Does your organization have a clear, shared definition of what the end-to-end process is supposed to deliver — and is that definition held by anyone other than senior leadership? Who in your organization is explicitly accountable for the performance of the full cross-functional process, and what authority do they have to make structural changes? When a team improves its own metrics, how does the organization verify that the overall process also improves? Are the KPIs your teams are measured on designed to promote local efficiency, system effectiveness, or both? And when process problems are escalated, do they tend to get resolved at the structural level, or do they cycle back as the same issues in slightly different form?

These questions matter because they reveal whether the organization is managing a process or managing a collection of teams that happen to be connected. The distinction sounds minor, but in practice it determines whether improvement efforts translate into system-level results or simply rearrange where the problems show up.

Conclusion: Optimize the System, Not Just the Parts

When every team performs well but the system keeps underperforming, the root cause is rarely effort or talent. More often, it is that the system has never been formally governed — only its parts have.

Two structural levers are particularly effective. The first is to assign genuine end-to-end process ownership, creating a role with the authority and visibility to manage the full process rather than just one step within it. The second is to introduce system-level metrics that give all teams a shared view of overall performance, so that local decisions can be made with awareness of their effect on the whole.

The goal is not to eliminate team-level performance management. It is to add a layer of governance that ensures local performance and system performance are actually connected — so that when teams improve, the process improves with them.

That is the deeper promise of business process management in complex, cross-functional environments. It is not about controlling each step more tightly. It is about designing the system so that each step's success contributes to the outcome the whole process was built to deliver.

FAQ

What is local optimization and why is it a problem in business processes?

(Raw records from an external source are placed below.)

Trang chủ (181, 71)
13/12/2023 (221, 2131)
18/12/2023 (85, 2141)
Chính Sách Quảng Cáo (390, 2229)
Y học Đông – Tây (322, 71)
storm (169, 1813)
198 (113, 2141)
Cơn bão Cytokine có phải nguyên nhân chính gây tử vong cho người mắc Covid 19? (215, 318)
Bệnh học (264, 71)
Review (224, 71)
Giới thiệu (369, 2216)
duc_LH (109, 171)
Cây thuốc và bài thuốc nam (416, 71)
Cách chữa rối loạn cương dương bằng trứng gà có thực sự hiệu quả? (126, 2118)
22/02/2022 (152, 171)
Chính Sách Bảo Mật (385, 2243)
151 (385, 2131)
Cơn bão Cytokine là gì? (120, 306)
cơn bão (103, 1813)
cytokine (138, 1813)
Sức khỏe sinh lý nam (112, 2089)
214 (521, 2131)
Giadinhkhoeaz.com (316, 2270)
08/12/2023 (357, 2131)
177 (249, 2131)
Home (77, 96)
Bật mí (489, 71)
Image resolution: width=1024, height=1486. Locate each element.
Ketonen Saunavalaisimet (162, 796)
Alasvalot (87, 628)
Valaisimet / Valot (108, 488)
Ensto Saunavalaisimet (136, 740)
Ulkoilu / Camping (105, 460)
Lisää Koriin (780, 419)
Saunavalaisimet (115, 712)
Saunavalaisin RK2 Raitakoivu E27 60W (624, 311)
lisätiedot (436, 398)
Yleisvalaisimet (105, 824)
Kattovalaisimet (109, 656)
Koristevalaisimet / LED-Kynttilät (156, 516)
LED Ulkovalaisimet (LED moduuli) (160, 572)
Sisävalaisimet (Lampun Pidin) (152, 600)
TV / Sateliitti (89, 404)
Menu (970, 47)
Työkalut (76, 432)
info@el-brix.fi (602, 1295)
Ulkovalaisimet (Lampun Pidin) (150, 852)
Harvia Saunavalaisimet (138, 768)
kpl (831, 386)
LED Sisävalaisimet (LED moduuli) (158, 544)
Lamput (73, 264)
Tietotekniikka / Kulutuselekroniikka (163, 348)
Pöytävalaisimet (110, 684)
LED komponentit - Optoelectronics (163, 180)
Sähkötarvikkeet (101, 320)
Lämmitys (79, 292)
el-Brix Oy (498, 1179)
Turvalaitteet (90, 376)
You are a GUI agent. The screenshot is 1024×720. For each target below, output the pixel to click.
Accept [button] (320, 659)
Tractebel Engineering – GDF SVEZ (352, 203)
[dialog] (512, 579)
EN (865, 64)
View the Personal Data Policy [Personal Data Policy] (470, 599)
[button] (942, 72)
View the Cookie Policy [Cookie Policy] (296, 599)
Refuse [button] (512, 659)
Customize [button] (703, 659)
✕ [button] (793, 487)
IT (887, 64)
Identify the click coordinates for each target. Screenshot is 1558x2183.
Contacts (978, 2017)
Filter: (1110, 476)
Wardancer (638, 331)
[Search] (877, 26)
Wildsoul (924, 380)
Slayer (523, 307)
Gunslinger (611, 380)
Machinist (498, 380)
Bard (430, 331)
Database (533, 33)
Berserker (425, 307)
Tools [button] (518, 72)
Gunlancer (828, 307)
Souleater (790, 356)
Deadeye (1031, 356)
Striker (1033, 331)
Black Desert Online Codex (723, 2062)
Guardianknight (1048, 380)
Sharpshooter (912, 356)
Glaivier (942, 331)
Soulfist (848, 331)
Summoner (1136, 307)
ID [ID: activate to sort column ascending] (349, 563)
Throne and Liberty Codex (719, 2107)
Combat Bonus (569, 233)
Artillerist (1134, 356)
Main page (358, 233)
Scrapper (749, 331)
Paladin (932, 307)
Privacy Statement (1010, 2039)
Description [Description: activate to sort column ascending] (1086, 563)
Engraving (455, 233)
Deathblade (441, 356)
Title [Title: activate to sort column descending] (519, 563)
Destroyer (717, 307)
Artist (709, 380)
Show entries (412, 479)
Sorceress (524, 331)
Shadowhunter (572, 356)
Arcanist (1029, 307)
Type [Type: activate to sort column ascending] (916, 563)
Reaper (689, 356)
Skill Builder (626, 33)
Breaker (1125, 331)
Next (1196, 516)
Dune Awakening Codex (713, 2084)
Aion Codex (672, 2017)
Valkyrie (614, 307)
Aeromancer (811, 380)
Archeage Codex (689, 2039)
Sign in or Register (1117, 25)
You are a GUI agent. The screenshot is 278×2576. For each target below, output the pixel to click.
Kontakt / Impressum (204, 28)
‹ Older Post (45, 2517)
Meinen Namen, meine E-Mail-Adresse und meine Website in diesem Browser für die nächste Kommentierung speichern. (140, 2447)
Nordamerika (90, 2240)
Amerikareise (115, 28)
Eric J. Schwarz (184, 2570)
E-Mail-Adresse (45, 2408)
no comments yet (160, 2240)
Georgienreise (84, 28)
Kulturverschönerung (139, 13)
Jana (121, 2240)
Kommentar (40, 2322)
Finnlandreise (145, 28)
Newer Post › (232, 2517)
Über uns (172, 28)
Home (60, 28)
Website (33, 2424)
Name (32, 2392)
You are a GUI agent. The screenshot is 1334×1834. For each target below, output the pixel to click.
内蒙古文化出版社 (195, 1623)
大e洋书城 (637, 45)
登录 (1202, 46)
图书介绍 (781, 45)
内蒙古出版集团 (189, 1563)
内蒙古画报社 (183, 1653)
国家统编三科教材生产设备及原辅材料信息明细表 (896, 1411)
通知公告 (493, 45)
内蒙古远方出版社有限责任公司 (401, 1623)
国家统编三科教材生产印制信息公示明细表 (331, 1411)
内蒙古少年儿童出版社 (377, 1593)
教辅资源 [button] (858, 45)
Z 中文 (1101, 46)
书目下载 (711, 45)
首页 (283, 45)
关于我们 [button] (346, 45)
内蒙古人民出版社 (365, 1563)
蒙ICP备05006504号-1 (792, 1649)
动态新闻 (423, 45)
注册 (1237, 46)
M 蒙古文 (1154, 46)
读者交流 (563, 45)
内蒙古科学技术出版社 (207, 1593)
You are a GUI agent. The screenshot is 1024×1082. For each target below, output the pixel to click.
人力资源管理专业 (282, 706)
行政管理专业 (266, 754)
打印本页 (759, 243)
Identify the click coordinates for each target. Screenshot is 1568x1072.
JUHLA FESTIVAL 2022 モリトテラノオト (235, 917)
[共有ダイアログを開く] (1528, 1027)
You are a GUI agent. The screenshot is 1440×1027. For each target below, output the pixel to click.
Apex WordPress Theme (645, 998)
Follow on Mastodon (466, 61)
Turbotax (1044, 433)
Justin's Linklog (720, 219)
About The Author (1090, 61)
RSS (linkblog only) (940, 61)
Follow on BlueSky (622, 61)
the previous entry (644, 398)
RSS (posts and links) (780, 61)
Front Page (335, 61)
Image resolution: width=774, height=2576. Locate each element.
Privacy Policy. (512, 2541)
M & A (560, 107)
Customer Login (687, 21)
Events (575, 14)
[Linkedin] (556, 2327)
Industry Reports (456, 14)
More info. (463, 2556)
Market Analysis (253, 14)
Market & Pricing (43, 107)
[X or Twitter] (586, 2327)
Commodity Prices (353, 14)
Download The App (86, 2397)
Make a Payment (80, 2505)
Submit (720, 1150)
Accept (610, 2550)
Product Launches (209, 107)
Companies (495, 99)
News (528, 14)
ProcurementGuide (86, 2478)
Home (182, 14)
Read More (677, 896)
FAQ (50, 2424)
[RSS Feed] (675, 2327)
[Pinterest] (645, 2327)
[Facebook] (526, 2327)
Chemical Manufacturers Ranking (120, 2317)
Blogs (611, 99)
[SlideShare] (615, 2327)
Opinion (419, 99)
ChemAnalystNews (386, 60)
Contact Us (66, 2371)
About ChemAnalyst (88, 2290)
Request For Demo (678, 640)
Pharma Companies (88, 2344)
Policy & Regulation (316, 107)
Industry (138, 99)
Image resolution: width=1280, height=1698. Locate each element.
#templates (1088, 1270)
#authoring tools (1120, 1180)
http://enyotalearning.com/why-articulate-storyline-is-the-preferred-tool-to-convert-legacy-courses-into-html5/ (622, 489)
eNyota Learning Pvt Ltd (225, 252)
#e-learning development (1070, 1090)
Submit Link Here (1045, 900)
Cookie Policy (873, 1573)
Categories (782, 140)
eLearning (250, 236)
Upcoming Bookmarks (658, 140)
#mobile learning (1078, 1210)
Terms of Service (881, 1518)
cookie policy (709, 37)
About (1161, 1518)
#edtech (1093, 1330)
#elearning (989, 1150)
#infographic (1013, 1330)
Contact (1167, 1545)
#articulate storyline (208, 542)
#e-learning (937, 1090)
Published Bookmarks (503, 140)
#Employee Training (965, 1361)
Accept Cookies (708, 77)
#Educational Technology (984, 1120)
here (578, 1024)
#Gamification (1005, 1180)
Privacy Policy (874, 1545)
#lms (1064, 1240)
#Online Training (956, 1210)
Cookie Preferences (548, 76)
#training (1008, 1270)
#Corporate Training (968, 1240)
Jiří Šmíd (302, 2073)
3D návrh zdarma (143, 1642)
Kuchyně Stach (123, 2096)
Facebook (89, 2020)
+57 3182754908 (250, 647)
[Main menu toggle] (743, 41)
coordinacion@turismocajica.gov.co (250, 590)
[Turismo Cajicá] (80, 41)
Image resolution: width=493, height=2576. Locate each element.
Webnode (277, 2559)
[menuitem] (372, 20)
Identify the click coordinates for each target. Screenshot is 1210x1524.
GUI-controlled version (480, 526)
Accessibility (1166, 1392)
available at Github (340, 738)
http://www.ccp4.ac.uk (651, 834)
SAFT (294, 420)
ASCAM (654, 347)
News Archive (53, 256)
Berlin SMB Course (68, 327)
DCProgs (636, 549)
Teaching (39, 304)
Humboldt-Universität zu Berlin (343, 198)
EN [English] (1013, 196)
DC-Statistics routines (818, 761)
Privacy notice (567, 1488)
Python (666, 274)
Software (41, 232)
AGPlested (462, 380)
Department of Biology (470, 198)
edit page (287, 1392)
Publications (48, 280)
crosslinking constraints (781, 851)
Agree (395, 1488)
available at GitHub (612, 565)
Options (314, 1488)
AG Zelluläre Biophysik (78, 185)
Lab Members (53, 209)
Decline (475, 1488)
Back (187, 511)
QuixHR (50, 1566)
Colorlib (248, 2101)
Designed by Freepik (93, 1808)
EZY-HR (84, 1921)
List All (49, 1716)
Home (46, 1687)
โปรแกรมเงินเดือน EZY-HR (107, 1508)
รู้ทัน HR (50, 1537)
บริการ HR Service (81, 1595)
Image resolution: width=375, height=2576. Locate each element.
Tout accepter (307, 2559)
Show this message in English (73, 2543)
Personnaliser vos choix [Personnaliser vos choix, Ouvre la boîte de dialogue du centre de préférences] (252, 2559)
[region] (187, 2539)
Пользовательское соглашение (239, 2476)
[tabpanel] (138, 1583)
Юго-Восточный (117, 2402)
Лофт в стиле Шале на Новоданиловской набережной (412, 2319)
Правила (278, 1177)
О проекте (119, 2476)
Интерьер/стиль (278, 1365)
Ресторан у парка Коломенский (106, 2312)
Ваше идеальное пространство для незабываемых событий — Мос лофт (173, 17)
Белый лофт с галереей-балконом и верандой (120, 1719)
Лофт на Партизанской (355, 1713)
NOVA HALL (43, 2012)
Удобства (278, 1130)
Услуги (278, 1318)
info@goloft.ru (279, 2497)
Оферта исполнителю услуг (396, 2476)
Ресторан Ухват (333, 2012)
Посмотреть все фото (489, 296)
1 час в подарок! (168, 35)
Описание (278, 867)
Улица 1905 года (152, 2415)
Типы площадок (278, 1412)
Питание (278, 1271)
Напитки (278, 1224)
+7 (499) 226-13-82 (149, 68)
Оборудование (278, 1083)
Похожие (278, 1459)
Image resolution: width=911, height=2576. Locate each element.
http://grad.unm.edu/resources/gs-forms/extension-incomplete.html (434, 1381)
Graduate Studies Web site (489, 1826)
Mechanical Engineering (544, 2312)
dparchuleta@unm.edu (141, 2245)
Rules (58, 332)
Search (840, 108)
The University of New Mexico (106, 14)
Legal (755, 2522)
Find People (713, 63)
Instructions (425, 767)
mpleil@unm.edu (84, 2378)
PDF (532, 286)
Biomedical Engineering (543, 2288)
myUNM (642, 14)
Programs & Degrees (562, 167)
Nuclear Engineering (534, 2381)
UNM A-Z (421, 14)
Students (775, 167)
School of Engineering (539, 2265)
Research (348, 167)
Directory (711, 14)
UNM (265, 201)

Local optimization means each team or department improves its own performance metrics without considering the effects on the overall process. It becomes a problem because individual improvements can create bottlenecks, misaligned priorities, and wasted capacity elsewhere, leaving end-to-end process performance unchanged or worse.

Why can a team perform well while the overall process still fails?

Teams are measured on their own outputs and optimize accordingly. But a process is a connected system — efficiency at one step does not guarantee effectiveness at the system level. When handoffs are poorly designed, when metrics are siloed, or when no one owns the full flow, local performance gains are absorbed before they can benefit the customer or the overall outcome.

What is end-to-end process ownership and why does it matter?

End-to-end process ownership assigns explicit accountability for the performance of the full cross-functional process to a single role or function — not just one step. It matters because without this accountability, the interfaces between teams go unmanaged, and structural problems persist regardless of how well individual teams perform.

How do system-level metrics differ from team-level KPIs?

Team-level KPIs measure how well a single unit performs its specific tasks. System-level metrics measure the performance of the full process — things like end-to-end lead time, first-time-right rates, or customer outcomes — that no individual team can improve unilaterally. Both are needed, but organizations that rely only on team KPIs have no reliable view of whether the overall process is working.

How can organizations tell if local optimization is causing system-level failure?

Key signals include: teams reporting improvements while end-to-end lead times stay flat or grow, rising coordination costs and shadow processes at team interfaces, escalations that keep recurring without structural resolution, and the absence of any metric that reflects the performance of the process as a whole. When these patterns appear together, local optimization is almost always a contributing factor.